## Activity
Once the line containing "Nissan Wingroad Y11" appears, output it and each remaining line of the records below exactly, with no pictures and nothing more.

## Source material

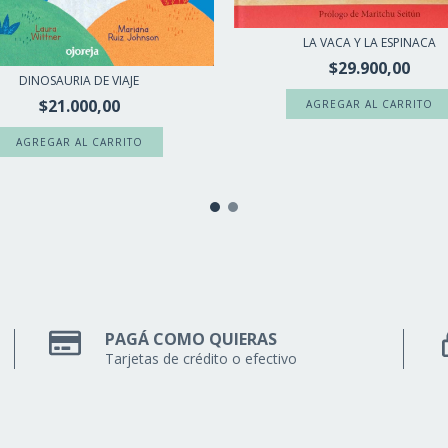
LA VACA Y LA ESPINACA
$29.900,00
DINOSAURIA DE VIAJE
$21.000,00
PAGÁ COMO QUIERAS
Tarjetas de crédito o efectivo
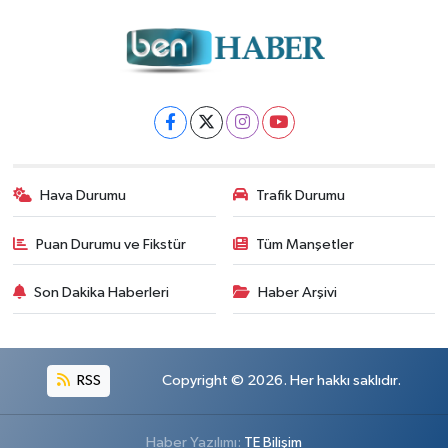
Hava Durumu
Trafik Durumu
Puan Durumu ve Fikstür
Tüm Manşetler
Son Dakika Haberleri
Haber Arşivi
RSS
Copyright © 2026. Her hakkı saklıdır.
Haber Yazılımı:
TE Bilişim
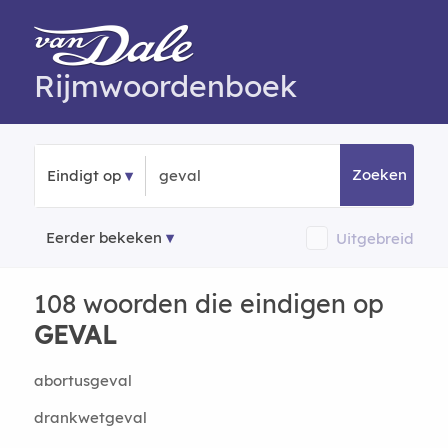
Rijmwoordenboek
Zoeken
Eindigt op
Eerder bekeken
Uitgebreid
108 woorden die eindigen op
GEVAL
abortusgeval
drankwetgeval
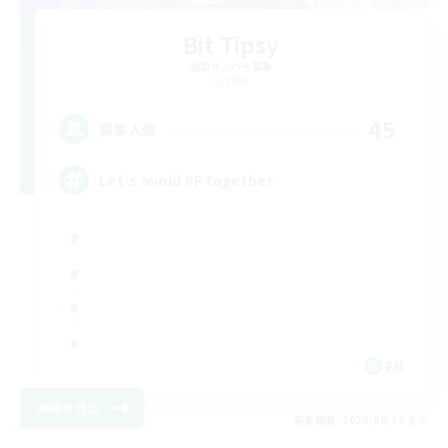
Bit Tipsy
追加メンバー募集
Crystal
45
募集人数
Let’s avoid PF together
EN
詳細を見る
募集期間: 2026/08/19 まで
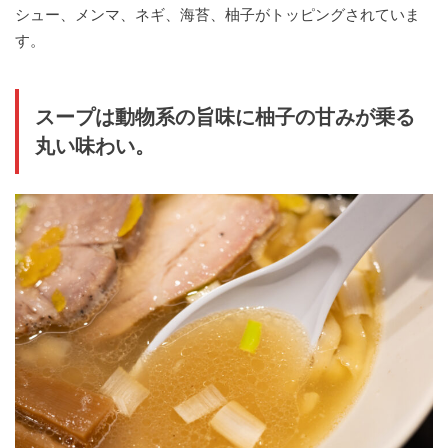
シュー、メンマ、ネギ、海苔、柚子がトッピングされていま
す。
スープは動物系の旨味に柚子の甘みが乗る
丸い味わい。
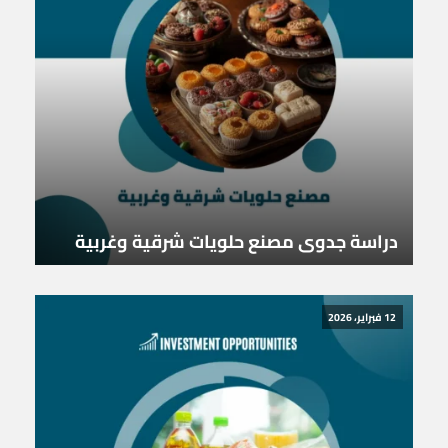
دراسة جدوى مصنع حلويات شرقية وغربية
12 فبراير، 2026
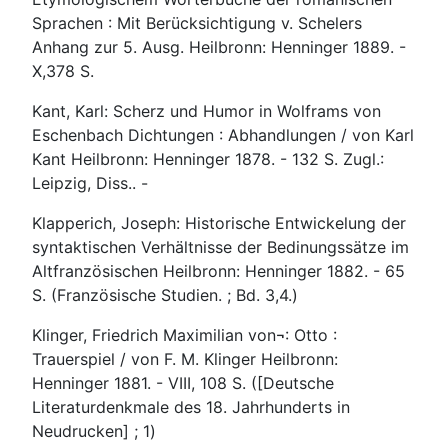
Sprachen : Mit Berücksichtigung v. Schelers
Anhang zur 5. Ausg. Heilbronn: Henninger 1889. -
X,378 S.
Kant, Karl: Scherz und Humor in Wolframs von
Eschenbach Dichtungen : Abhandlungen / von Karl
Kant Heilbronn: Henninger 1878. - 132 S. Zugl.:
Leipzig, Diss.. -
Klapperich, Joseph: Historische Entwickelung der
syntaktischen Verhältnisse der Bedinungssätze im
Altfranzösischen Heilbronn: Henninger 1882. - 65
S. (Französische Studien. ; Bd. 3,4.)
Klinger, Friedrich Maximilian von¬: Otto :
Trauerspiel / von F. M. Klinger Heilbronn:
Henninger 1881. - VIII, 108 S. ([Deutsche
Literaturdenkmale des 18. Jahrhunderts in
Neudrucken] ; 1)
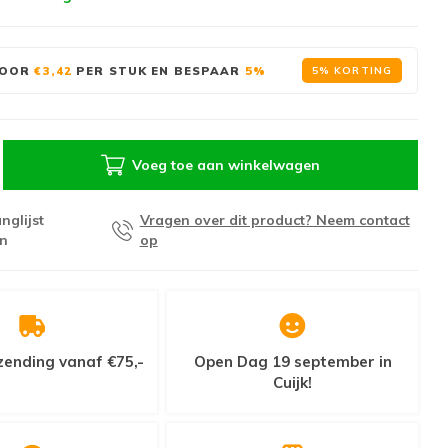
OOR
€3,42
PER STUK EN BESPAAR
5%
5% KORTING
Voeg toe aan winkelwagen
nglijst
Vragen over dit product? Neem contact
n
op
zending vanaf €75,-
Open Dag 19 september in
Cuijk!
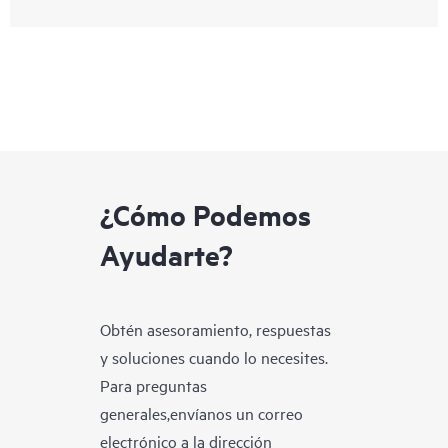
¿Cómo Podemos
Ayudarte?
Obtén asesoramiento, respuestas
y soluciones cuando lo necesites.
Para preguntas
generales,envíanos un correo
electrónico a la dirección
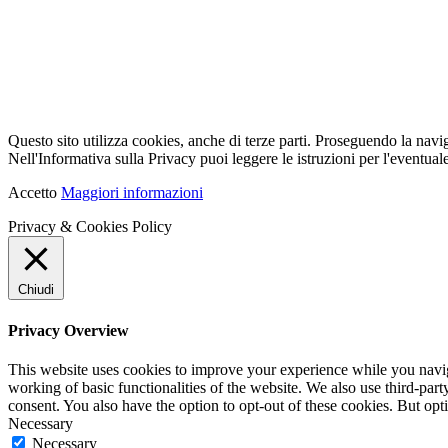
Questo sito utilizza cookies, anche di terze parti. Proseguendo la navi
Nell'Informativa sulla Privacy puoi leggere le istruzioni per l'eventuale
Accetto
Maggiori informazioni
Privacy & Cookies Policy
Chiudi
Privacy Overview
This website uses cookies to improve your experience while you navigat
working of basic functionalities of the website. We also use third-pa
consent. You also have the option to opt-out of these cookies. But op
Necessary
Necessary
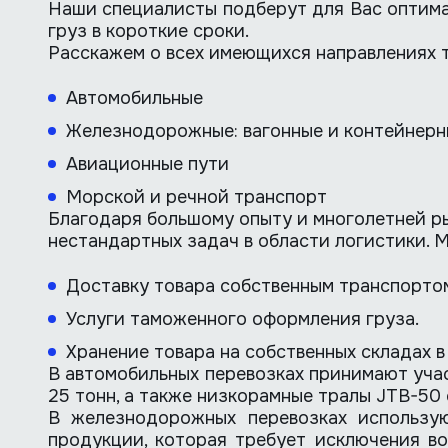
Наши специалисты подберут для Вас оптима
груз в короткие сроки.
Расскажем о всех имеющихся направлениях 
Автомобильные
Железнодорожные: вагонные и контейнерн
Авиационные пути
Морской и речной транспорт
Благодаря большому опыту и многолетней р
нестандартных задач в области логистики. 
Доставку товара собственным транспортом
Услуги таможенного оформления груза.
Хранение товара на собственных складах в
В автомобильных перевозках принимают уча
25 тонн, а также низкорамные тралы JTB-50
В железнодорожных перевозках использую
продукции, которая требует исключения во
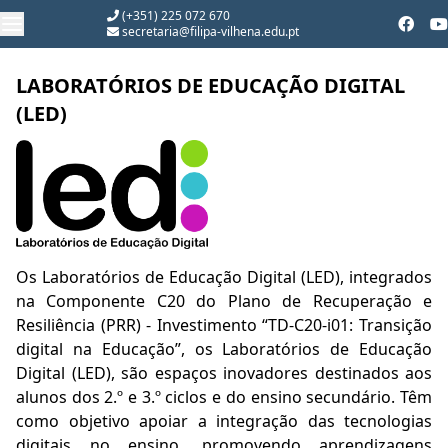
(+351) 225 072 670
secretaria@filipa-vilhena.edu.pt
LABORATÓRIOS DE EDUCAÇÃO DIGITAL
(LED)
Os Laboratórios de Educação Digital (LED), integrados
na Componente C20 do Plano de Recuperação e
Resiliência (PRR) - Investimento “TD-C20-i01: Transição
digital na Educação”, os Laboratórios de Educação
Digital (LED), são espaços inovadores destinados aos
alunos dos 2.º e 3.º ciclos e do ensino secundário. Têm
como objetivo apoiar a integração das tecnologias
digitais no ensino, promovendo aprendizagens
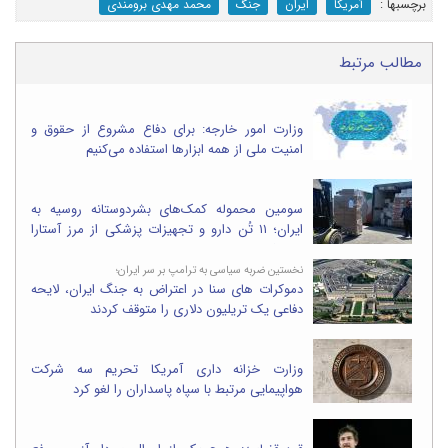
برچسب‎ها :
آمریکا
ایران
جنگ
محمد مهدی برومندی
مطالب مرتبط
وزارت امور خارجه: برای دفاع مشروع از حقوق و
امنیت ملی از همه ابزارها استفاده می‌کنیم
سومین محموله کمک‌های بشردوستانه روسیه به
ایران؛ ۱۱ تُن دارو و تجهیزات پزشکی از مرز آستارا
وارد شد
نخستین ضربه سیاسی به ترامپ بر سر ایران؛
دموکرات های سنا در اعتراض به جنگ ایران، لایحه
دفاعی یک تریلیون دلاری را متوقف کردند
وزارت خزانه داری آمریکا تحریم سه شرکت
هواپیمایی مرتبط با سپاه پاسداران را لغو کرد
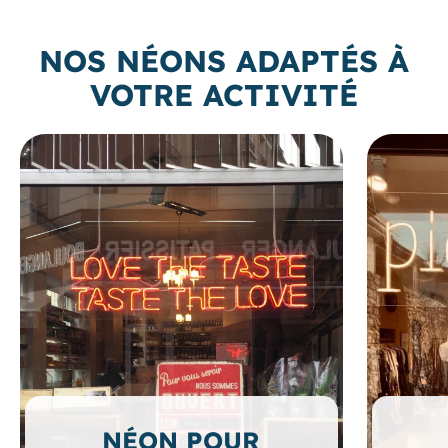
NOS NÉONS ADAPTÉS À
VOTRE ACTIVITÉ
NÉON POUR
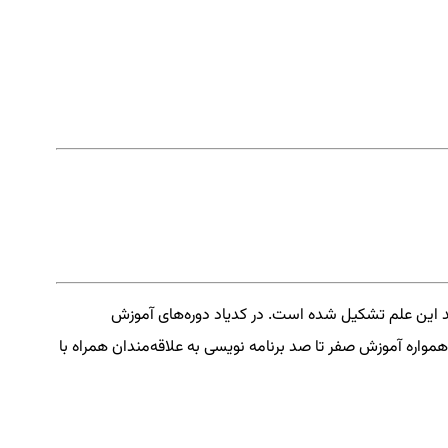
د این علم تشکیل شده است. در کدیاد دوره‌های آموزش
همواره آموزش صفر تا صد برنامه نویسی به علاقه‌مندان همراه با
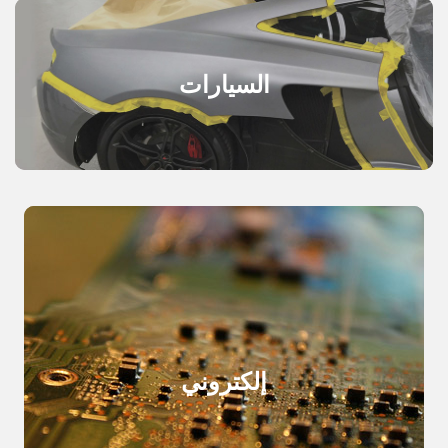
السيارات
إلكتروني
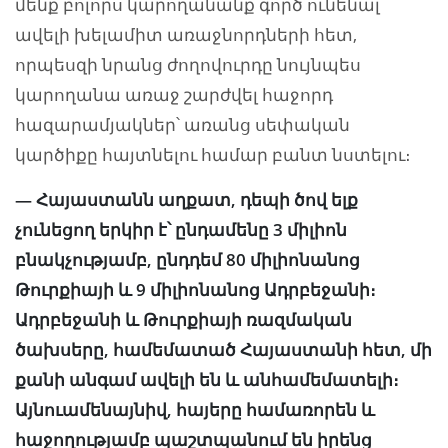
մենք բոլորս կարողանանք գործ ունենալ
ավելի խելամիտ առաջնորդների հետ,
որպեսզի նրանց ժողովուրդը նույնպես
կարողանա առաջ շարժվել հաջորդ
հազարամյակներ՝ առանց սեփական
կարծիքը հայտնելու համար բանտ նստելու։
— Հայաստանն աղքատ, դեպի ծով ելք
չունեցող երկիր է՝ ընդամենը 3 միլիոն
բնակչությամբ, ընդդեմ 80 միլիոնանոց
Թուրքիայի և 9 միլիոնանոց Ադրբեջանի։
Ադրբեջանի և Թուրքիայի ռազմական
ծախսերը, համեմատած Հայաստանի հետ, մի
քանի անգամ ավելի են և անհամեմատելի։
Այնուամենայնիվ, հայերը համառորեն և
հաջողությամբ պաշտպանում են իրենց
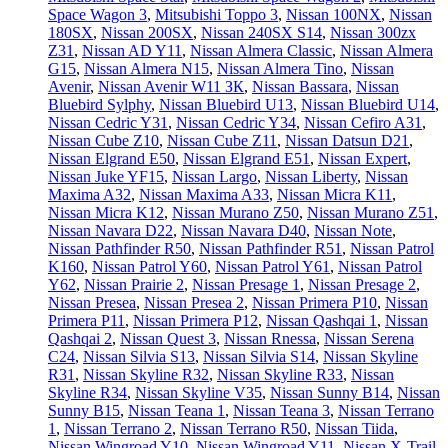
Space Wagon 3
,
Mitsubishi Toppo 3
,
Nissan 100NX
,
Nissan
180SX
,
Nissan 200SX
,
Nissan 240SX S14
,
Nissan 300zx
Z31
,
Nissan AD Y11
,
Nissan Almera Classic
,
Nissan Almera
G15
,
Nissan Almera N15
,
Nissan Almera Tino
,
Nissan
Avenir
,
Nissan Avenir W11 ЗК
,
Nissan Bassara
,
Nissan
Bluebird Sylphy
,
Nissan Bluebird U13
,
Nissan Bluebird U14
,
Nissan Cedric Y31
,
Nissan Cedric Y34
,
Nissan Cefiro A31
,
Nissan Cube Z10
,
Nissan Cube Z11
,
Nissan Datsun D21
,
Nissan Elgrand E50
,
Nissan Elgrand E51
,
Nissan Expert
,
Nissan Juke YF15
,
Nissan Largo
,
Nissan Liberty
,
Nissan
Maxima A32
,
Nissan Maxima A33
,
Nissan Micra K11
,
Nissan Micra K12
,
Nissan Murano Z50
,
Nissan Murano Z51
,
Nissan Navara D22
,
Nissan Navara D40
,
Nissan Note
,
Nissan Pathfinder R50
,
Nissan Pathfinder R51
,
Nissan Patrol
K160
,
Nissan Patrol Y60
,
Nissan Patrol Y61
,
Nissan Patrol
Y62
,
Nissan Prairie 2
,
Nissan Presage 1
,
Nissan Presage 2
,
Nissan Presea
,
Nissan Presea 2
,
Nissan Primera P10
,
Nissan
Primera P11
,
Nissan Primera P12
,
Nissan Qashqai 1
,
Nissan
Qashqai 2
,
Nissan Quest 3
,
Nissan Rnessa
,
Nissan Serena
C24
,
Nissan Silvia S13
,
Nissan Silvia S14
,
Nissan Skyline
R31
,
Nissan Skyline R32
,
Nissan Skyline R33
,
Nissan
Skyline R34
,
Nissan Skyline V35
,
Nissan Sunny B14
,
Nissan
Sunny B15
,
Nissan Teana 1
,
Nissan Teana 3
,
Nissan Terrano
1
,
Nissan Terrano 2
,
Nissan Terrano R50
,
Nissan Tiida
,
Nissan Wingroad Y10
,
Nissan Wingroad Y11
,
Nissan X-Trail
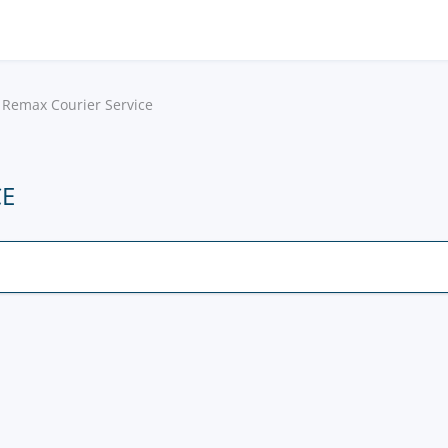
Remax Courier Service
CE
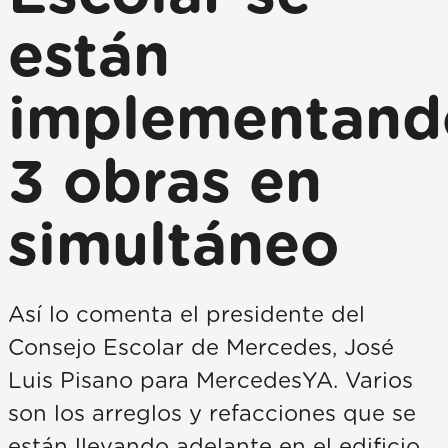
están
implementand
3 obras en
simultáneo
Así lo comenta el presidente del
Consejo Escolar de Mercedes, José
Luis Pisano para MercedesYA. Varios
son los arreglos y refacciones que se
están llevando adelante en el edificio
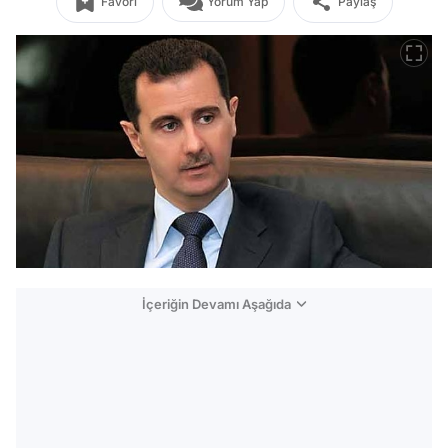
Favori
Yorum Yap
Paylaş
İçeriğin Devamı Aşağıda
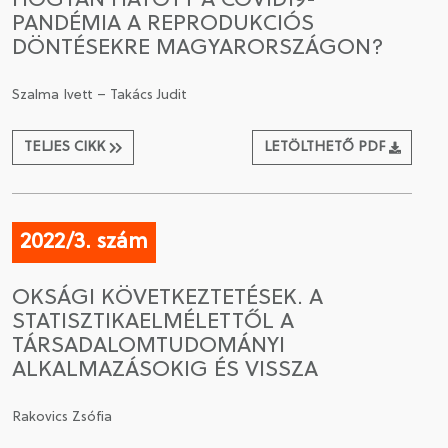
HOGYAN HATOTT A COVID19-
PANDÉMIA A REPRODUKCIÓS
DÖNTÉSEKRE MAGYARORSZÁGON?
Szalma Ivett – Takács Judit
TELJES CIKK
LETÖLTHETŐ PDF
2022/3. szám
OKSÁGI KÖVETKEZTETÉSEK. A
STATISZTIKAELMÉLETTŐL A
TÁRSADALOMTUDOMÁNYI
ALKALMAZÁSOKIG ÉS VISSZA
Rakovics Zsófia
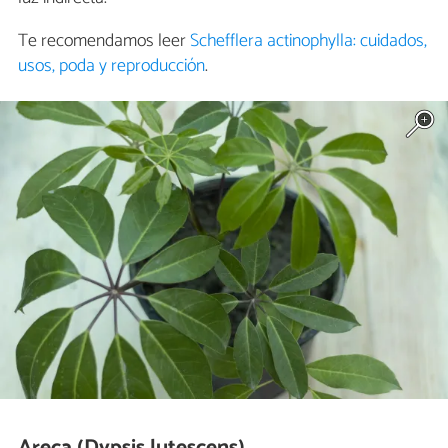
Te recomendamos leer
Schefflera actinophylla: cuidados,
usos, poda y reproducción
.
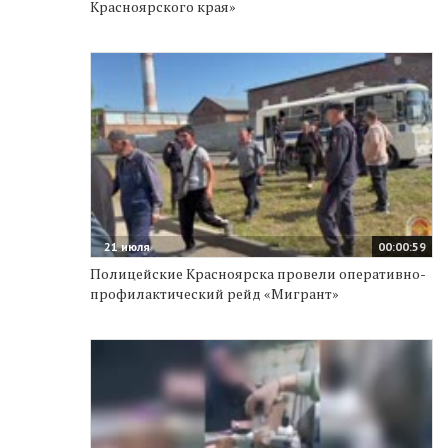
Красноярского края»
21 июля
00:00:59
Полицейские Красноярска провели оперативно-
профилактический рейд «Мигрант»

## Solution to this task
Nissan Wingroad Y11
,
Nissan X-Trail
Remax Courier Service
CE
están
implementand
3 obras en
simultáneo
Así lo comenta el presidente del
Consejo Escolar de Mercedes, José
Luis Pisano para MercedesYA. Varios
son los arreglos y refacciones que se
están llevando adelante en el edificio
Favori
Yorum Yap
Paylaş
İçeriğin Devamı Aşağıda
HOGYAN HATOTT A COVID19-
PANDÉMIA A REPRODUKCIÓS
DÖNTÉSEKRE MAGYARORSZÁGON?
Szalma Ivett – Takács Judit
TELJES CIKK
LETÖLTHETŐ PDF
2022/3. szám
OKSÁGI KÖVETKEZTETÉSEK. A
STATISZTIKAELMÉLETTŐL A
TÁRSADALOMTUDOMÁNYI
ALKALMAZÁSOKIG ÉS VISSZA
Rakovics Zsófia
Te recomendamos leer
Schefflera actinophylla: cuidados,
usos, poda y reproducción
.
Красноярского края»
21 июля
00:00:59
Полицейские Красноярска провели оперативно-
профилактический рейд «Мигрант»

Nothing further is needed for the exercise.